Oleh : Meifita Dian Handayani
Bonsai merupakan salah satu komoditas tanaman yang tak pernah mati. Tanaman unik ini selalu menjadi buruan dan harganya relatif bertahan tinggi meski harga komoditas tanaman lain lebih sering naik turun seiring musim. Keindahan bonsai tak lepas dari peran para seniman pembentuk yang biasa disebut juga trainer.
Dalam seni keindahan bonsai, para trainer bonsai ibaratnya pemain di belakang layar. Dalam kontes-kontes bonsai, nama mereka sama sekali tak disebut sekali pun bonsai hasil karyanya menang. Yang maju ke depan lebih banyak para pemilik bonsai indah itu.
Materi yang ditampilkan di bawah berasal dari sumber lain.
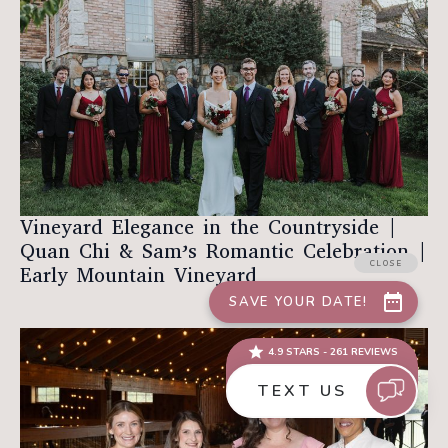
Vineyard Elegance in the Countryside |
Quan Chi & Sam’s Romantic Celebration |
Early Mountain Vineyard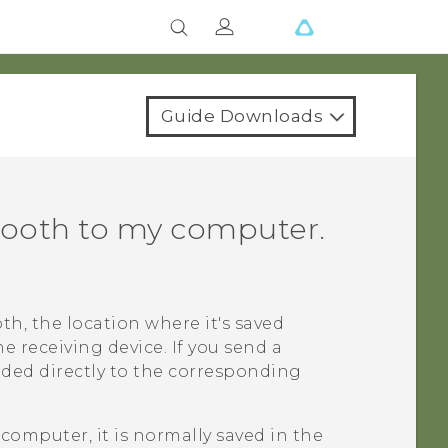
Guide Downloads
tooth
to my computer.
oth
, the location where it's saved
 receiving device. If you send a
added directly to the corresponding
computer, it is normally saved in the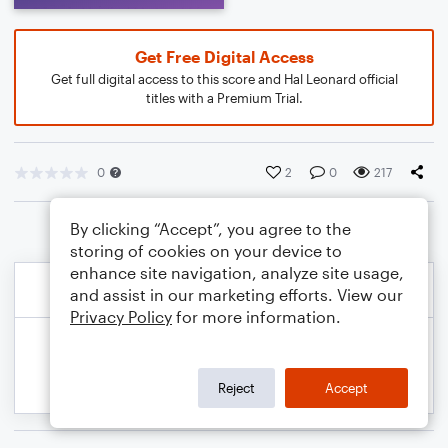
Get Free Digital Access
Get full digital access to this score and Hal Leonard official
titles with a Premium Trial.
0
2
0
217
By clicking “Accept”, you agree to the
storing of cookies on your device to
enhance site navigation, analyze site usage,
and assist in our marketing efforts. View our
Privacy Policy
for more information.
Reject
Accept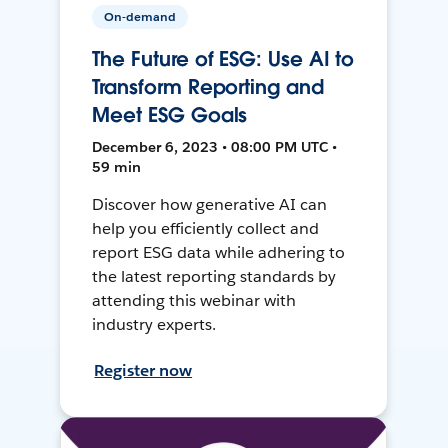
On-demand
The Future of ESG: Use AI to
Transform Reporting and
Meet ESG Goals
December 6, 2023 • 08:00 PM UTC •
59 min
Discover how generative AI can
help you efficiently collect and
report ESG data while adhering to
the latest reporting standards by
attending this webinar with
industry experts.
Register now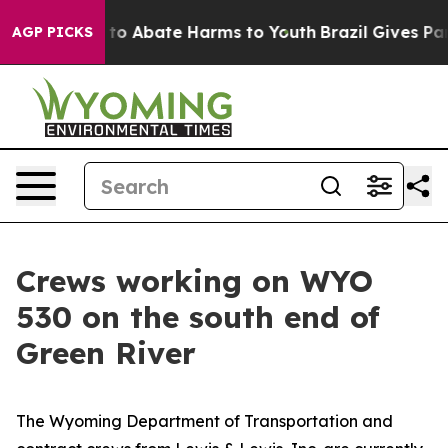
illion Fund to Abate Harms to Youth
Brazil Gives Pare
AGP PICKS
Crews working on WYO
530 on the south end of
Green River
The Wyoming Department of Transportation and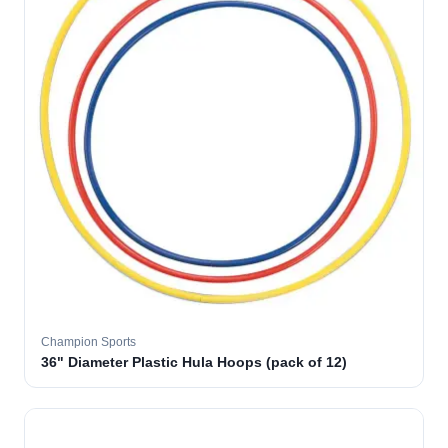
Champion Sports
36" Diameter Plastic Hula Hoops (pack of 12)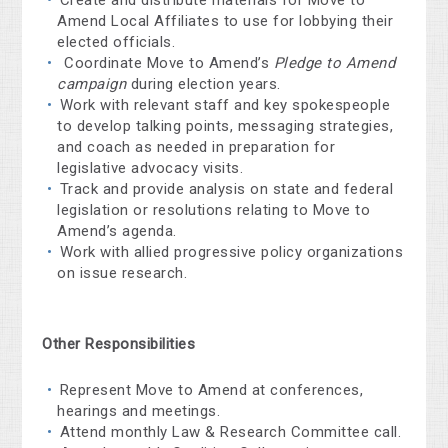
Amend Local Affiliates to use for lobbying their
elected officials.
Coordinate Move to Amend’s
Pledge to Amend
campaign
during election years.
Work with relevant staff and key spokespeople
to develop talking points, messaging strategies,
and coach as needed in preparation for
legislative advocacy visits.
Track and provide analysis on state and federal
legislation or resolutions relating to Move to
Amend’s agenda.
Work with allied progressive policy organizations
on issue research.
Other Responsibilities
Represent Move to Amend at conferences,
hearings and meetings.
Attend monthly Law & Research Committee call.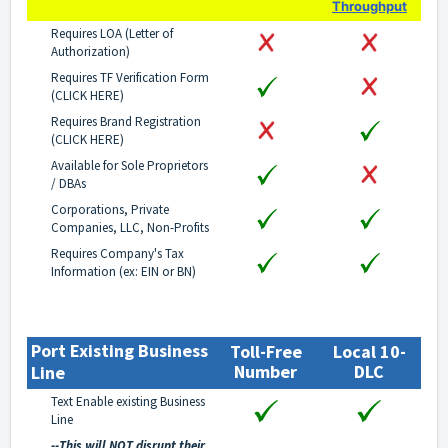
Throughput
Requires LOA (Letter of
Authorization)
Requires TF Verification Form
(
CLICK HERE
)
Requires Brand Registration
(
CLICK HERE
)
Available for Sole Proprietors
/ DBAs
Corporations, Private
Companies, LLC, Non-Profits
Requires Company's Tax
Information (ex: EIN or BN)
Port Existing Business
Toll-Free
Local 10-
Number
DLC
Line
Text Enable existing Business
Line
--This will NOT disrupt their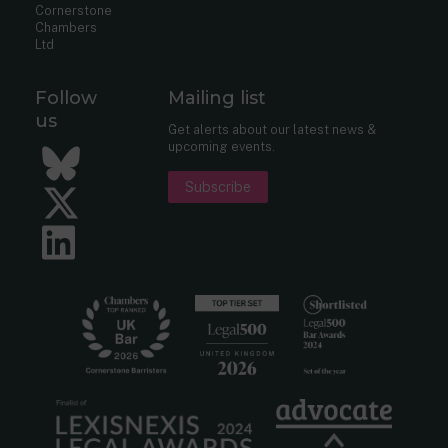
Cornerstone
Chambers
Ltd
Follow
Mailing list
us
Get alerts about our latest news &
upcoming events.
Bluesky
Subscribe
Twitter
LinkedIn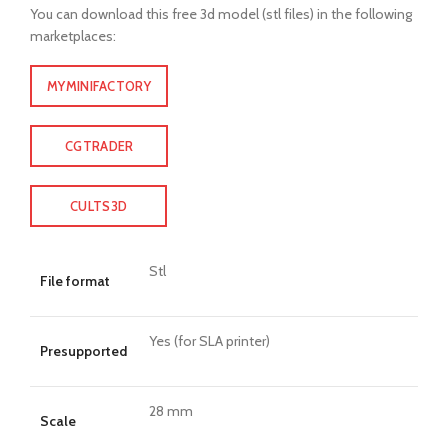
You can download this free 3d model (stl files) in the following
marketplaces:
MYMINIFACTORY
CGTRADER
CULTS3D
Stl
File format
Yes (for SLA printer)
Presupported
28 mm
Scale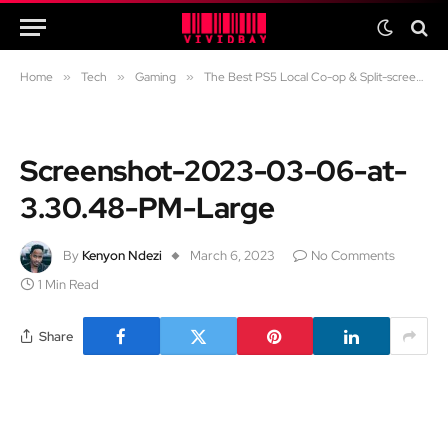
Home
»
Tech
»
Gaming
»
The Best PS5 Local Co-op & Split-screen Games to Play with Your Partner
Screenshot-2023-03-06-at-
3.30.48-PM-Large
By
Kenyon Ndezi
March 6, 2023
No Comments
1 Min Read
Share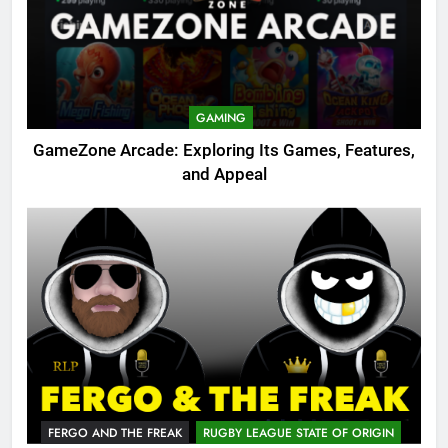
GAMING
GameZone Arcade: Exploring Its Games, Features,
and Appeal
FERGO AND THE FREAK
RUGBY LEAGUE STATE OF ORIGIN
Tapi, di antara para pecinta bonsai, para trainer ini sudah tak asing lagi. Bahkan, profesi ini menjadi rebutan. Jumlah nya tak banyak, membuat para kolektor dan penjual bonsai biasanya rela mengeluarkan uang tidak sedikit buat mendatangkan trainer ini.
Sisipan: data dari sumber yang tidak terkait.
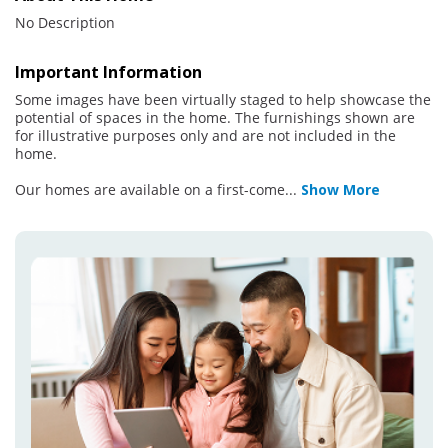
No Description
Important Information
Some images have been virtually staged to help showcase the
potential of spaces in the home. The furnishings shown are
for illustrative purposes only and are not included in the
home.
Our homes are available on a first-come
...
Show More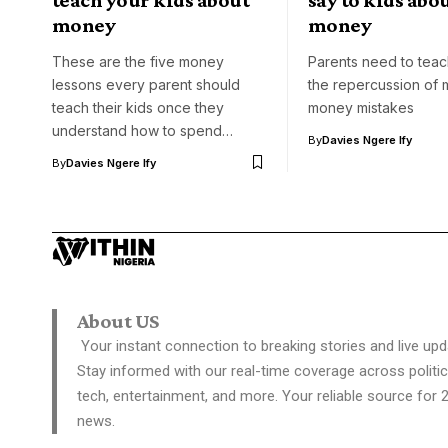
money
money
These are the five money
Parents need to teach
lessons every parent should
the repercussion of 
teach their kids once they
money mistakes
understand how to spend…
By
Davies Ngere Ify
By
Davies Ngere Ify
About US
Your instant connection to breaking stories and live upd
Stay informed with our real-time coverage across politic
tech, entertainment, and more. Your reliable source for 
news.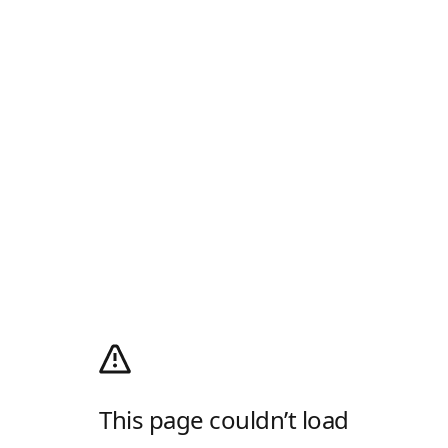
This page couldn’t load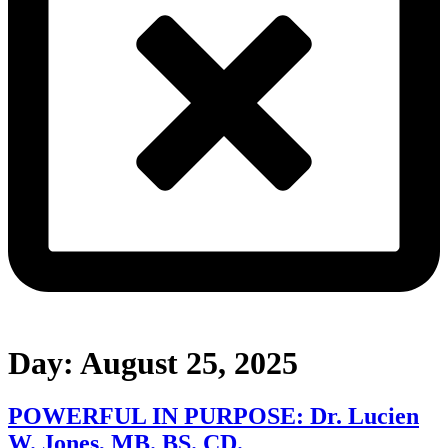
Day:
August 25, 2025
POWERFUL IN PURPOSE: Dr. Lucien
W. Jones, MB. BS. CD.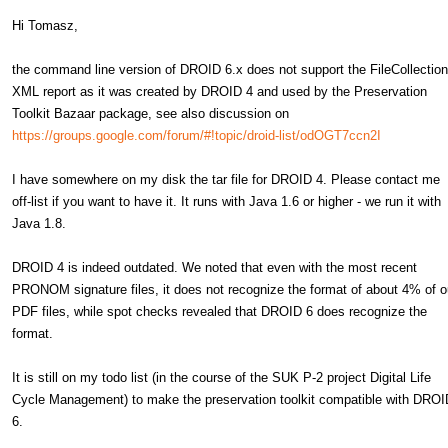
Hi Tomasz,
the command line version of DROID 6.x does not support the FileCollection
XML report as it was created by DROID 4 and used by the Preservation
Toolkit Bazaar package, see also discussion on
https://groups.google.com/forum/#!topic/droid-list/odOGT7ccn2I
I have somewhere on my disk the tar file for DROID 4. Please contact me
off-list if you want to have it. It runs with Java 1.6 or higher - we run it with
Java 1.8.
DROID 4 is indeed outdated. We noted that even with the most recent
PRONOM signature files, it does not recognize the format of about 4% of o
PDF files, while spot checks revealed that DROID 6 does recognize the
format.
It is still on my todo list (in the course of the SUK P-2 project Digital Life
Cycle Management) to make the preservation toolkit compatible with DROI
6.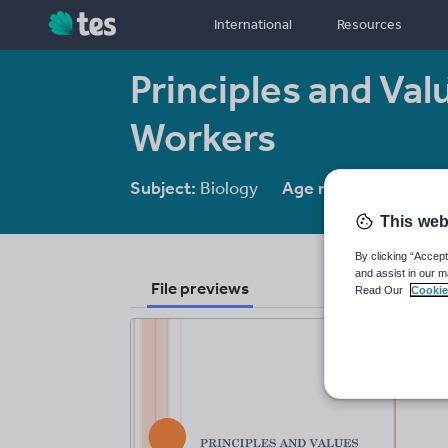
International
Resources
Principles and Val
Workers
Subject:
Biology
Age range:
16 - 18
This web
By clicking “Accept
and assist in our m
File previews
Read Our
Cookie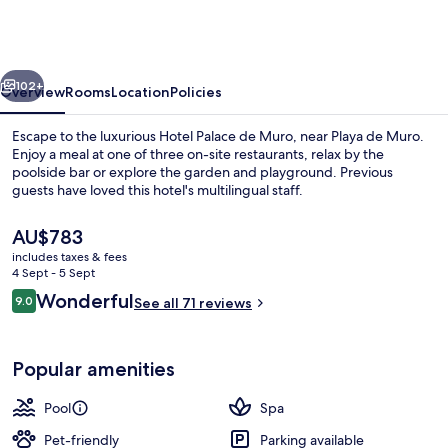
Muro
Resort
Mallorca,
vious
Next
part
102+
Overview
Rooms
Location
Policies
of
Escape to the luxurious Hotel Palace de Muro, near Playa de Muro.
Destination
Enjoy a meal at one of three on-site restaurants, relax by the
poolside bar or explore the garden and playground. Previous
by
guests have loved this hotel's multilingual staff.
Hyatt
The
AU$783
current
includes taxes & fees
price
4 Sept - 5 Sept
is
Reviews
Wonderful
9.0
Indoor pool, outdoor pool, pool umbre
See all 71 reviews
AU$783
9.0 out of 10
Popular amenities
Pool
Spa
Pet-friendly
Parking available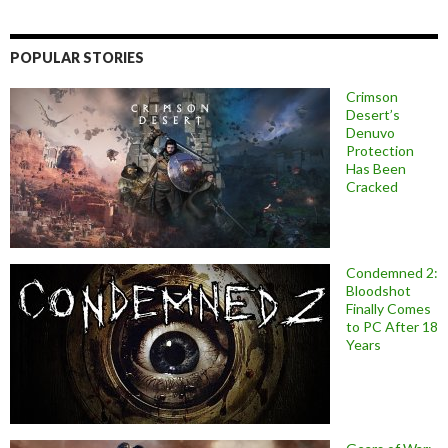
POPULAR STORIES
Crimson
Desert’s
Denuvo
Protection
Has Been
Cracked
Condemned 2:
Bloodshot
Finally Comes
to PC After 18
Years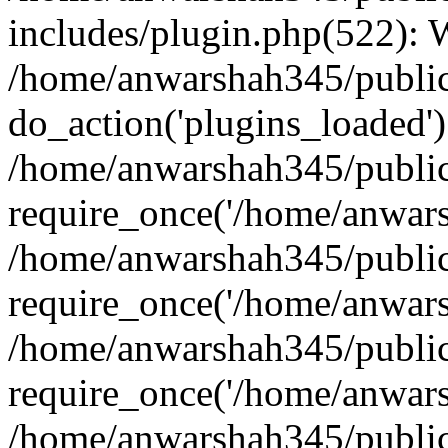
includes/plugin.php(522):
/home/anwarshah345/public
do_action('plugins_loaded')
/home/anwarshah345/public
require_once('/home/anwarsh
/home/anwarshah345/public
require_once('/home/anwarsh
/home/anwarshah345/public
require_once('/home/anwarsh
/home/anwarshah345/public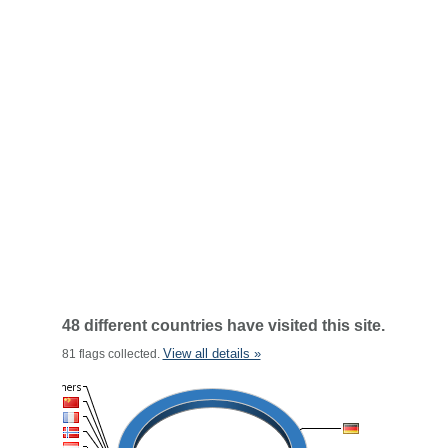
48 different countries have visited this site.
View all details »
81 flags collected.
Salah satu trainer bonsai adalah Suharno. Omo, begitu ia biasa disapa, adalah salah satu trainer bonsai di Indramayu. Para pemilik bonsai di sekitar Indramayu Cirebon pasti mengenal Omo. Soalnya, sejak tahun 90-an, ia sudah bergelut di bidang ini.
Omo belajar tentang merawat bonsai secara otodidak. "Awalnya, saya tertarik cuma tertarik. Lama kelamaan belajar serius," katanya. Selain bermodal suka, menjadi perawat bonsai butuh ketelatenan sekaligus insting seni. "Pekerjaan ini rumit juga," tambahnya.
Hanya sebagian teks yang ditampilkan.